I'm tracking the changes in the amount of sunlight in San Francisco throughout a year....and I need to write a function relating to sine/cosine for the table/graph that i've created. But I have no idea how! Help!
2007-04-21 10:24:48 · 3 answers · asked by Anonymous in Science & Mathematics ➔ Mathematics
As an approximation, try the equation :
Hours of Sunlight, S = M - A * cos[2 * pi * (t ± k) / T]
Your data should show a maximum range for sunlight over
a year - for San Francisco, about 9 hrs in January up to
about 15 hrs in June. Find the exact values, say x and X,
then calculate the mean to be M = (x + X) / 2, which will be
approximately 12. Put this value for M into the equation.
Next, A is the amplitude.
This is calculated to be : A = (X - x) / 2, or approximately 3.

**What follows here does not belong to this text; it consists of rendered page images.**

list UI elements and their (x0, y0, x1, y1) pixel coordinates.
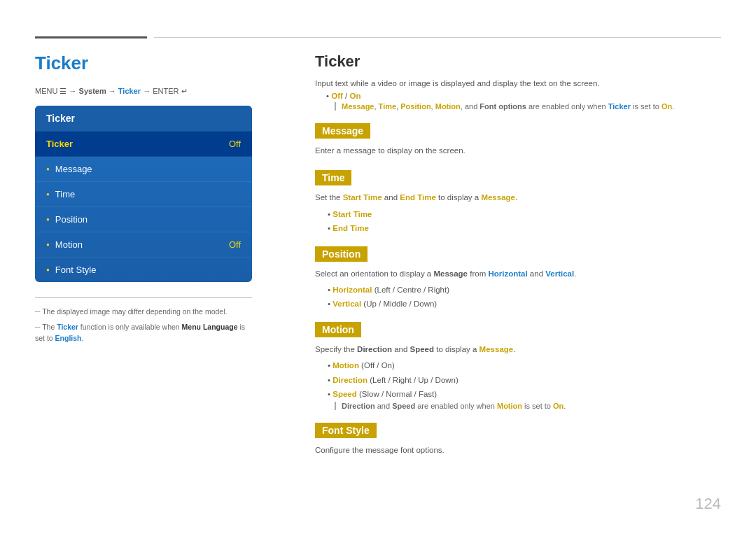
message-ref: Message (342, 102, 374, 111)
ticker-ref: Ticker (57, 323, 78, 331)
menu-item-motion[interactable]: ● Motion Off (35, 232, 252, 258)
menu-box-title: Ticker (35, 106, 252, 132)
horizontal-label: Horizontal (332, 286, 372, 294)
speed-ref: Speed (410, 345, 435, 353)
normal-value: Normal (386, 390, 412, 398)
on-text: On (349, 92, 360, 100)
bullet-icon: ● (46, 191, 50, 197)
left-title: Ticker (35, 52, 252, 74)
start-time-label: Start Time (332, 210, 372, 218)
right-title: Ticker (315, 52, 721, 71)
menu-lang-ref: Menu Language (182, 323, 238, 331)
font-style-item-label: ● Font Style (46, 265, 96, 275)
top-line-dark (35, 36, 147, 38)
message-heading: Message (315, 123, 370, 139)
time-heading: Time (315, 170, 351, 185)
horizontal-bullet: Horizontal (Left / Centre / Right) (328, 283, 721, 296)
bullet-icon: ● (46, 267, 50, 273)
menu-arrow1: → (69, 87, 79, 95)
motion-ref: Motion (435, 102, 461, 111)
time-ref: Time (379, 102, 396, 111)
direction-bold: Direction (342, 402, 375, 410)
motion-label: Motion (332, 361, 359, 370)
ticker-item-value: Off (229, 139, 241, 149)
vertical-label: Vertical (332, 300, 361, 308)
time-item-label: ● Time (46, 189, 75, 199)
position-ref: Position (400, 102, 430, 111)
motion-text: Specify the Direction and Speed to displ… (315, 343, 721, 356)
menu-item-time[interactable]: ● Time (35, 182, 252, 207)
direction-ref: Direction (357, 345, 392, 353)
motion-heading: Motion (315, 322, 361, 337)
end-time-ref: End Time (400, 193, 436, 202)
direction-label: Direction (332, 376, 368, 384)
message-text: Enter a message to display on the screen… (315, 144, 721, 157)
message-item-label: ● Message (46, 164, 92, 174)
right-panel: Ticker Input text while a video or image… (315, 52, 721, 461)
bullet-icon: ● (46, 241, 50, 248)
font-options-ref: Font options (479, 102, 526, 111)
speed-bold: Speed (392, 402, 415, 410)
menu-path: MENU ☰ → System → Ticker → ENTER ↵ (35, 87, 252, 96)
speed-bullet: Speed (Slow / Normal / Fast) (328, 388, 721, 400)
note-2: The Ticker function is only available wh… (35, 322, 252, 344)
position-heading: Position (315, 246, 368, 262)
font-style-heading: Font Style (315, 423, 377, 438)
note-1: The displayed image may differ depending… (35, 307, 252, 318)
menu-arrow3: → ENTER (143, 87, 181, 95)
menu-item-font-style[interactable]: ● Font Style (35, 258, 252, 282)
message-ref2: Message (481, 193, 515, 202)
motion-item-value: Off (229, 239, 241, 250)
ticker-blue-ref: Ticker (608, 102, 631, 111)
bullet-icon: ● (46, 166, 50, 172)
menu-prefix: MENU (35, 87, 59, 95)
end-time-bullet: End Time (328, 222, 721, 234)
vertical-ref: Vertical (545, 269, 574, 278)
english-ref: English (55, 334, 82, 342)
top-line-light (154, 37, 721, 38)
page-number: 124 (695, 495, 721, 513)
menu-item-position[interactable]: ● Position (35, 207, 252, 232)
intro-text: Input text while a video or image is dis… (315, 79, 721, 87)
off-text: Off (331, 92, 343, 100)
font-style-text: Configure the message font options. (315, 444, 721, 456)
message-gold-ref2: Message (479, 345, 514, 353)
top-lines (35, 36, 721, 38)
message-bold-ref: Message (433, 269, 468, 278)
speed-label: Speed (332, 390, 357, 398)
motion-gold-ref: Motion (497, 402, 522, 410)
menu-box: Ticker Ticker Off ● Message ● Time ● Pos… (35, 106, 252, 282)
motion-indent-note: Direction and Speed are enabled only whe… (335, 402, 721, 410)
on-ref: On (662, 102, 672, 111)
menu-item-ticker[interactable]: Ticker Off (35, 132, 252, 157)
menu-item-message[interactable]: ● Message (35, 157, 252, 182)
system-link: System (79, 87, 106, 95)
end-time-label: End Time (332, 224, 369, 232)
direction-bullet: Direction (Left / Right / Up / Down) (328, 374, 721, 386)
bullet-icon: ● (46, 216, 50, 223)
position-item-label: ● Position (46, 214, 88, 225)
ticker-item-label: Ticker (46, 139, 73, 149)
position-text: Select an orientation to display a Messa… (315, 267, 721, 280)
left-panel: Ticker MENU ☰ → System → Ticker → ENTER … (35, 52, 252, 348)
off-on-item: Off / On (326, 92, 721, 100)
menu-arrow2: → (108, 87, 118, 95)
horizontal-ref: Horizontal (488, 269, 527, 278)
menu-icon: ☰ (59, 87, 66, 95)
motion-item-label: ● Motion (46, 239, 83, 250)
start-time-ref: Start Time (343, 193, 382, 202)
enter-icon: ↵ (181, 87, 188, 95)
ticker-note-line: Message, Time, Position, Motion, and Fon… (335, 102, 721, 111)
on-gold-ref: On (553, 402, 564, 410)
start-time-bullet: Start Time (328, 208, 721, 220)
vertical-bullet: Vertical (Up / Middle / Down) (328, 297, 721, 310)
time-text: Set the Start Time and End Time to displ… (315, 191, 721, 204)
ticker-link: Ticker (118, 87, 141, 95)
motion-off-on-bullet: Motion (Off / On) (328, 359, 721, 372)
notes-section: The displayed image may differ depending… (35, 297, 252, 344)
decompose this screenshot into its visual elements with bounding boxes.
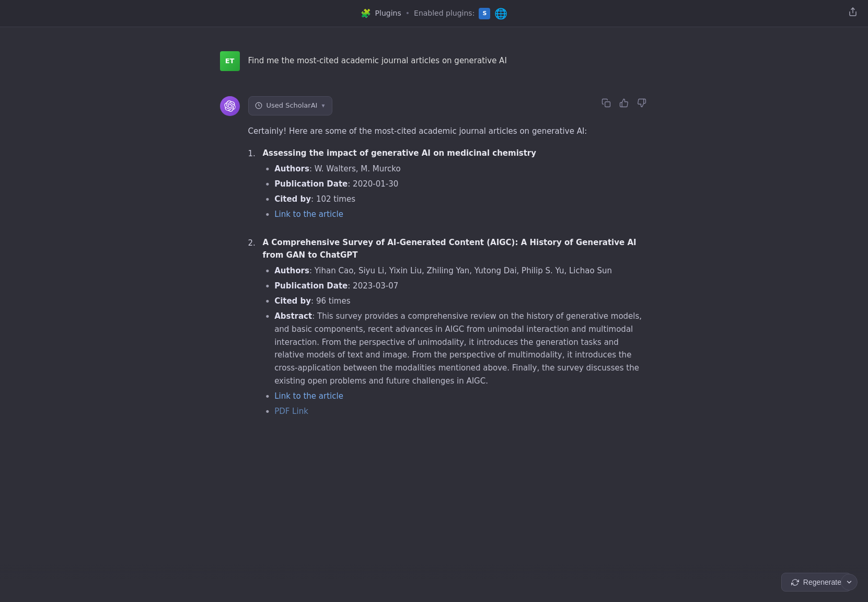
bullet-icon: • [265, 208, 271, 221]
article-item-1: 1. Assessing the impact of generative AI… [248, 147, 649, 224]
cited-label-2: Cited by [274, 296, 311, 306]
user-avatar: ET [220, 51, 240, 71]
bullet-icon: • [265, 193, 271, 206]
authors-label: Authors [274, 164, 309, 173]
bullet-icon: • [265, 163, 271, 176]
abstract-label: Abstract [274, 311, 312, 321]
authors-label-2: Authors [274, 266, 309, 275]
article-2-authors: • Authors: Yihan Cao, Siyu Li, Yixin Liu… [265, 264, 649, 277]
article-2-authors-value: : Yihan Cao, Siyu Li, Yixin Liu, Zhiling… [309, 266, 612, 275]
svg-rect-1 [605, 102, 610, 107]
ai-action-buttons [599, 96, 649, 110]
enabled-label: Enabled plugins: [414, 7, 474, 19]
pub-date-label-2: Publication Date [274, 281, 348, 291]
web-plugin-badge[interactable]: 🌐 [494, 5, 507, 22]
ai-message-row: Used ScholarAI ▾ Certainly! Here are som… [220, 96, 649, 433]
chevron-down-icon: ▾ [321, 101, 325, 111]
articles-list: 1. Assessing the impact of generative AI… [248, 147, 649, 420]
article-1-authors: • Authors: W. Walters, M. Murcko [265, 163, 649, 176]
scroll-down-button[interactable] [841, 574, 858, 591]
thumbs-down-button[interactable] [635, 96, 649, 110]
bullet-icon-5: • [265, 390, 271, 403]
bullet-icon: • [265, 264, 271, 277]
bullet-icon-6: • [265, 405, 271, 418]
pub-date-label: Publication Date [274, 179, 348, 189]
bottom-bar: Regenerate [0, 564, 868, 602]
used-plugin-badge[interactable]: Used ScholarAI ▾ [248, 96, 333, 115]
cited-label: Cited by [274, 194, 311, 204]
article-2-title: A Comprehensive Survey of AI-Generated C… [263, 236, 649, 261]
plugins-label: Plugins [375, 7, 401, 19]
top-bar: 🧩 Plugins • Enabled plugins: S 🌐 [0, 0, 868, 27]
article-2-abstract: • Abstract: This survey provides a compr… [265, 310, 649, 388]
ai-content-inner: Used ScholarAI ▾ Certainly! Here are som… [248, 96, 649, 420]
article-1-link[interactable]: • Link to the article [265, 208, 649, 221]
article-2-cited-value: : 96 times [311, 296, 350, 306]
article-2-abstract-value: : This survey provides a comprehensive r… [274, 311, 642, 386]
article-2-details: • Authors: Yihan Cao, Siyu Li, Yixin Liu… [263, 264, 649, 418]
article-2-pdf-link[interactable]: • PDF Link [265, 405, 649, 418]
bullet-icon-4: • [265, 310, 271, 323]
article-2-link[interactable]: • Link to the article [265, 390, 649, 403]
article-2-link-text[interactable]: Link to the article [274, 390, 343, 402]
article-1-body: Assessing the impact of generative AI on… [263, 147, 649, 224]
response-intro: Certainly! Here are some of the most-cit… [248, 125, 649, 137]
used-plugin-label: Used ScholarAI [267, 100, 318, 111]
regenerate-icon [791, 578, 799, 586]
article-1-authors-value: : W. Walters, M. Murcko [309, 164, 401, 173]
article-2-pdf-link-text[interactable]: PDF Link [274, 405, 308, 418]
regenerate-label: Regenerate [803, 578, 841, 586]
article-1-details: • Authors: W. Walters, M. Murcko • Publi… [263, 163, 649, 222]
article-1-link-text[interactable]: Link to the article [274, 208, 343, 221]
copy-button[interactable] [599, 96, 613, 110]
bullet-icon-2: • [265, 280, 271, 293]
dot-separator: • [406, 7, 410, 19]
scholar-plugin-badge[interactable]: S [479, 8, 490, 19]
ai-avatar [220, 96, 240, 116]
scholar-icon [255, 102, 262, 109]
user-avatar-initials: ET [225, 56, 235, 67]
article-1-cited: • Cited by: 102 times [265, 193, 649, 206]
chat-container: ET Find me the most-cited academic journ… [210, 27, 659, 512]
plugin-info: 🧩 Plugins • Enabled plugins: S 🌐 [361, 5, 508, 22]
article-2-number: 2. [248, 237, 260, 249]
article-1-date-value: : 2020-01-30 [348, 179, 398, 189]
chevron-down-icon [846, 578, 853, 586]
thumbs-up-button[interactable] [617, 96, 631, 110]
puzzle-icon: 🧩 [361, 7, 371, 20]
article-1-number: 1. [248, 147, 260, 160]
article-1-cited-value: : 102 times [311, 194, 355, 204]
article-2-cited: • Cited by: 96 times [265, 295, 649, 308]
ai-content: Used ScholarAI ▾ Certainly! Here are som… [248, 96, 649, 433]
article-2-pub-date: • Publication Date: 2023-03-07 [265, 280, 649, 293]
bullet-icon-3: • [265, 295, 271, 308]
article-item-2: 2. A Comprehensive Survey of AI-Generate… [248, 236, 649, 420]
user-message-row: ET Find me the most-cited academic journ… [220, 43, 649, 79]
article-1-title: Assessing the impact of generative AI on… [263, 147, 649, 159]
openai-logo [224, 100, 236, 112]
bullet-icon: • [265, 178, 271, 191]
article-2-body: A Comprehensive Survey of AI-Generated C… [263, 236, 649, 420]
article-2-date-value: : 2023-03-07 [348, 281, 398, 291]
user-message-text: Find me the most-cited academic journal … [248, 51, 507, 67]
export-button[interactable] [848, 6, 858, 21]
article-1-pub-date: • Publication Date: 2020-01-30 [265, 178, 649, 191]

The minus sign between M and A is for the northern
hemisphere, because the minimum amount of sunlight is
near the beginning of a year. For the southern hemisphere,
a plus sign would be required.
Next, if you want to calculate sunshine on a daily basis,
let T = 365 or 366 (the number of days in a year).
Alternatively, you may want to calculate average sunshine
on a monthly basis. In this case, let T = 12.
If calculating on a daily basis, then "t" represents days
from the start of the year. If on a monthly basis, "t"
represents months from the start of the year.
Next, "k" is an offset value, which you could probably
set to zero, but you may get a more accurate value from
your data. You have to find the time of the year when
sunlight is at a minimum. If this is, say, 10 days before
Jan 1st, then use (+ k), where k = 10. If it's 10 days
after Jan 1st, then use (- k).
We have everything now, so let's say for argument's sake
that the minimum is on Dec 25th. Thus, k = 7 and you
have to use a plus sign. The equation will then be :
Hours of Sunlight, S = 12 - 3 * cos[2 * pi * (t + 7) / 365]
January 1st is at t = 0 days.
April 22nd is at t = 111 days.
So, on Jan 1st, S = 12 - 3 * cos[2 * pi * (0 + 7) / 365]
= 9.0 hours
On Apr 22nd, S = 12 - 3 * cos[2 * pi * (111 + 7) / 365]
= 13.3 hours
Remember that the cos expression is in radians.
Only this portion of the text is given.